January 3, 2017
By Holman W. Jenkins, Jr.
Western governments stayed silent on the U.K. polonium murder of a Putin critic.
Here’s one more way U.S. intelligence on Russia may not be up to snuff. Many would like President Obama to repay Russian hacking by releasing secret details of Vladimir Putin’s stolen wealth, estimated at up to $160 billion. They may be disappointed to learn the data don’t exist.
The idea of weakening Mr. Putin by laying out his secrets is a good one. We proposed it here three years ago. But even then, when the U.S. Treasury announced sanctions on Mr. Putin’s “personal bank” after his Crimea grab, it was quoting the 10-year-old allegation of one of Mr. Putin’s domestic opponents. Treasury revealed nothing you couldn’t find from Google.
A second problem may be that Mr. Putin actually owns title to nothing. At least in the latter stages of Russia’s kleptocracy, he merely points to things and people give them to him.
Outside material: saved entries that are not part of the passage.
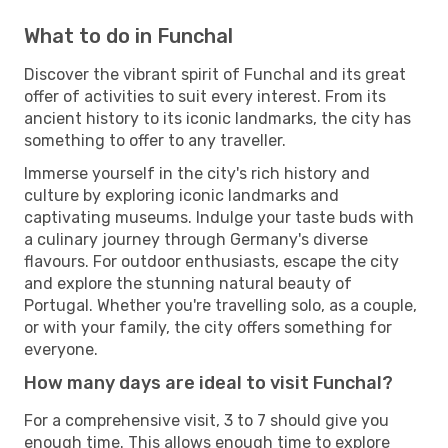
What to do in Funchal
Discover the vibrant spirit of Funchal and its great
offer of activities to suit every interest. From its
ancient history to its iconic landmarks, the city has
something to offer to any traveller.
Immerse yourself in the city's rich history and
culture by exploring iconic landmarks and
captivating museums. Indulge your taste buds with
a culinary journey through Germany's diverse
flavours. For outdoor enthusiasts, escape the city
and explore the stunning natural beauty of
Portugal. Whether you're travelling solo, as a couple,
or with your family, the city offers something for
everyone.
How many days are ideal to visit Funchal?
For a comprehensive visit, 3 to 7 should give you
enough time. This allows enough time to explore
Recall Patriots owner Robert Kraft at first acquiescing in the politely diplomatic storyline that he gave his 2005 Super Bowl ring to Mr. Putin as a gift. Later, Mr. Kraft came clean: Mr. Putin asked to try the ring on, then “put it in his pocket, and three KGB guys got around him and walked out.”
The extreme murkiness of who owns what, and for how long, under Putin sufferance is illustrated by the financial coup with which he ended 2016.
To relieve a strained Russian budget and show the country’s appeal to Western investors, his underlings arranged a partial privatization of state-owned oil giant Rosneft. Yet the Italian bank supposedly financing the purchase admitted it was still mulling whether to participate. The key Western participant, Anglo-Swiss mining giant Glencore, was revealed in the Russian press to be off the hook for most of the cash for its $5 billion stake: “Russian banks provided it an exemption from this obligation.”
So where the money came from and who might end up owning many of the shares is about as clear as mud.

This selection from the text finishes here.